Well Mrs1980... on the surface it does sound hokey that he has so many darn emails. That's weird, IMO.


----------



## TheFamilyMan (May 4, 2011)

is he involved in any business you may not know about? cause he could be using the emails you do not recognize for some kind of business... does he travel to Canada at all?


----------



## Mrs1980 (May 6, 2011)

We've only gone to Canada on 2 occasions-Windsor and Toronto once each since we've been together. It looks like a lot of the addresses are west coast-Vancover Alberta British Columbia. He doesn't travel at all for business...Any ideas?


----------



## uhaul4mybaggage (Jul 20, 2010)

Okay, so your predicament intrigued me. I put my own email address into the google bar, and it came up with emailfinder.com, and it also came up with my Picassa photos, which I could then click on and look at. I would keep quiet for now, and get the last 5 or so most recent addresses, plus any that stand out as very regularly used. Plug them into google from a computer NOT at your house, and see what you get. THen let us know.


----------



## mmiller1234576 (May 3, 2011)

Just my .02 on the emails piling up. There is a setting on a large number of ISP/Email providers that keep track and all all incoming email addresses to a persons address book. The idea is if your getting emails from someone, you would want to keep their address. 

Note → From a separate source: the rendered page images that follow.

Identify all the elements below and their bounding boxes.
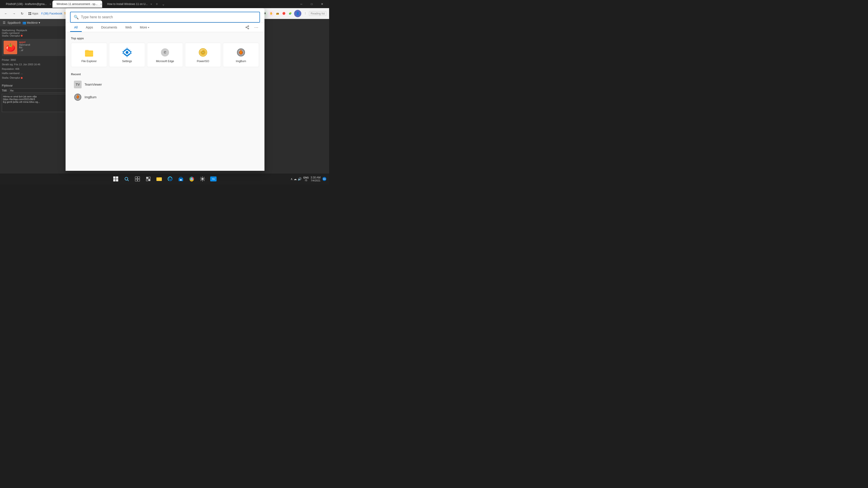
notification-badge[interactable]: 11 <box>322 177 327 181</box>
tab-more[interactable]: More ▾ <box>136 23 153 32</box>
search-overlay: 🔍 All Apps Documents Web More ▾ <box>66 8 265 171</box>
taskbar-search-button[interactable] <box>122 174 131 184</box>
taskbar-edge-button[interactable] <box>165 174 175 184</box>
recent-title: Recent <box>71 72 259 76</box>
task-view-icon <box>135 176 140 182</box>
filter-tab-actions: ⋯ <box>244 24 260 31</box>
imgburn-icon <box>236 47 246 58</box>
extension-area: 🧩 ⬇ ✋ 📻 🔴 🧩 👤 ⋮ Reading list <box>256 10 327 17</box>
quick-reply-textarea[interactable]: Hérna er smá fyrir þá sem vilja https://… <box>2 94 68 112</box>
svg-rect-37 <box>135 177 137 179</box>
chevron-down-icon: ▾ <box>148 26 149 29</box>
taskbar-chrome-button[interactable] <box>187 174 197 184</box>
forum-menu-icon: ☰ <box>3 21 6 24</box>
ext-icon-3[interactable]: ✋ <box>269 11 274 16</box>
tab-all[interactable]: All <box>70 23 82 32</box>
more-options-button[interactable]: ⋮ <box>303 11 308 16</box>
volume-icon[interactable]: 🔊 <box>298 177 302 181</box>
tab-scroll-icon[interactable]: ⌄ <box>162 2 165 6</box>
search-body: Top apps File Explorer <box>66 32 265 171</box>
notification-count: 11 <box>323 178 326 180</box>
search-input[interactable] <box>81 15 256 19</box>
svg-rect-40 <box>138 179 140 181</box>
svg-point-52 <box>202 178 203 180</box>
tab-windows11-label: Windows 11 announcement - sp... <box>57 2 97 6</box>
clock[interactable]: 3:30 AM 7/4/2021 <box>311 176 320 182</box>
teamviewer-recent-icon: TV <box>74 80 82 89</box>
recent-list: TV TeamViewer <box>71 78 259 103</box>
taskbar-chrome-icon <box>189 176 194 182</box>
more-filter-options-button[interactable]: ⋯ <box>253 24 260 31</box>
taskbar-settings-button[interactable] <box>197 174 208 184</box>
tab-gmail-label: Pósthólf (138) - krafturinn@gma... <box>6 2 47 6</box>
taskbar-store-button[interactable] <box>176 174 186 184</box>
bookmark-facebook[interactable]: f (38) Facebook <box>41 12 62 15</box>
taskbar-file-explorer-button[interactable] <box>154 174 164 184</box>
date-display: 7/4/2021 <box>311 179 320 182</box>
task-view-button[interactable] <box>132 174 143 184</box>
title-input[interactable] <box>9 89 68 93</box>
search-input-area: 🔍 <box>66 8 265 23</box>
start-button[interactable] <box>111 174 121 184</box>
tab-howtoinstall-close[interactable]: ✕ <box>150 3 152 5</box>
app-tile-settings[interactable]: Settings <box>109 43 145 67</box>
close-button[interactable]: ✕ <box>317 0 327 8</box>
share-search-button[interactable] <box>244 24 251 31</box>
new-tab-button[interactable]: + <box>154 1 160 7</box>
maximize-button[interactable]: □ <box>307 0 317 8</box>
taskbar-teamviewer-button[interactable]: TV <box>209 174 218 184</box>
tab-web-label: Web <box>125 26 132 29</box>
svg-line-36 <box>127 180 129 181</box>
tab-gmail-close[interactable]: ✕ <box>50 3 51 5</box>
settings-icon <box>122 47 132 58</box>
members-menu[interactable]: 👥 Meðlimir ▾ <box>22 21 40 24</box>
ext-extensions-btn[interactable]: 🧩 <box>288 11 293 16</box>
app-tile-poweriso[interactable]: PowerISO <box>185 43 221 67</box>
tab-apps[interactable]: Apps <box>82 23 97 32</box>
widgets-button[interactable] <box>143 174 153 184</box>
tab-howtoinstall[interactable]: How to Install Windows 11 on U... ✕ <box>103 0 153 8</box>
apps-label: Apps <box>32 12 38 15</box>
ext-icon-4[interactable]: 📻 <box>275 11 280 16</box>
quick-reply-title: Flýtisvar <box>2 84 68 87</box>
language-selector[interactable]: ENG IS <box>303 176 309 182</box>
tab-gmail[interactable]: Pósthólf (138) - krafturinn@gma... ✕ <box>2 0 52 8</box>
user-avatar-image: 🍅 <box>4 41 17 54</box>
title-row: Titill: <box>2 89 68 93</box>
svg-point-2 <box>248 28 249 29</box>
ext-icon-5[interactable]: 🔴 <box>281 11 286 16</box>
locale-label: IS <box>305 179 307 182</box>
share-icon <box>245 25 249 29</box>
svg-rect-47 <box>180 180 182 181</box>
app-tile-imgburn[interactable]: ImgBurn <box>223 43 259 67</box>
facebook-icon: f <box>41 12 42 15</box>
app-tile-edge-label: Microsoft Edge <box>156 60 174 63</box>
tab-web[interactable]: Web <box>121 23 136 32</box>
taskbar-store-icon <box>178 176 184 182</box>
forward-button[interactable]: → <box>11 10 17 17</box>
filter-tabs: All Apps Documents Web More ▾ ⋯ <box>66 23 265 32</box>
network-icon[interactable]: ☁ <box>293 177 297 181</box>
tab-apps-label: Apps <box>86 26 93 29</box>
apps-menu-button[interactable]: Apps <box>27 11 39 16</box>
app-tile-edge[interactable]: e Microsoft Edge <box>147 43 183 67</box>
user-profile-button[interactable]: 👤 <box>294 10 301 17</box>
reading-list-btn[interactable]: Reading list <box>309 11 327 16</box>
recent-item-imgburn[interactable]: ImgBurn <box>71 91 259 103</box>
app-tile-file-explorer[interactable]: File Explorer <box>71 43 107 67</box>
svg-rect-6 <box>85 51 93 56</box>
tab-documents[interactable]: Documents <box>97 23 121 32</box>
svg-line-3 <box>247 28 248 28</box>
caret-up-icon[interactable]: ∧ <box>290 177 293 181</box>
svg-point-8 <box>126 51 128 54</box>
search-box[interactable]: 🔍 <box>70 12 260 23</box>
tab-windows11-close[interactable]: ✕ <box>100 3 102 5</box>
app-tile-settings-label: Settings <box>122 60 132 63</box>
tab-bar: Pósthólf (138) - krafturinn@gma... ✕ Win… <box>0 0 329 8</box>
recent-item-teamviewer[interactable]: TV TeamViewer <box>71 78 259 90</box>
refresh-button[interactable]: ↻ <box>19 10 25 17</box>
tab-windows11[interactable]: Windows 11 announcement - sp... ✕ <box>53 0 102 8</box>
back-button[interactable]: ← <box>3 10 9 17</box>
minimize-button[interactable]: ─ <box>296 0 307 8</box>
svg-text:TV: TV <box>212 178 215 180</box>
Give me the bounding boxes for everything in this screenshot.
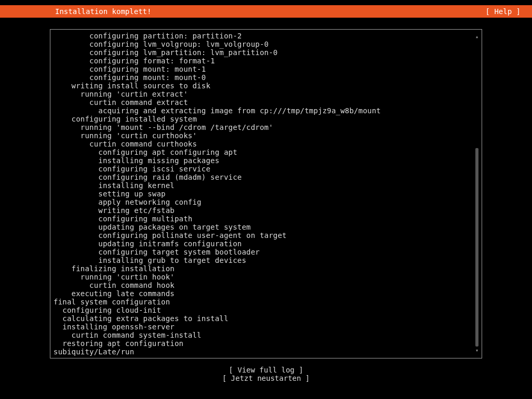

one thing to look at is the sent items folder and see when it was accesses or used last. that could tell you if it has been uses recently. One other item is take the part after @blablabla.com and put it in a google search to see what types of companies they are. If you goto network solutions.com you can do a "whois" search and get some answers on what types of companies they are along with phone numbers and addresses


----------



## KathyGriffinFan (Apr 4, 2011)

You can go to various sites to input email addresses and see what you find.

Go here, here, or here and input the email addresses under the correct section and hit submit. Sometimes you get results and sometimes you don't.


----------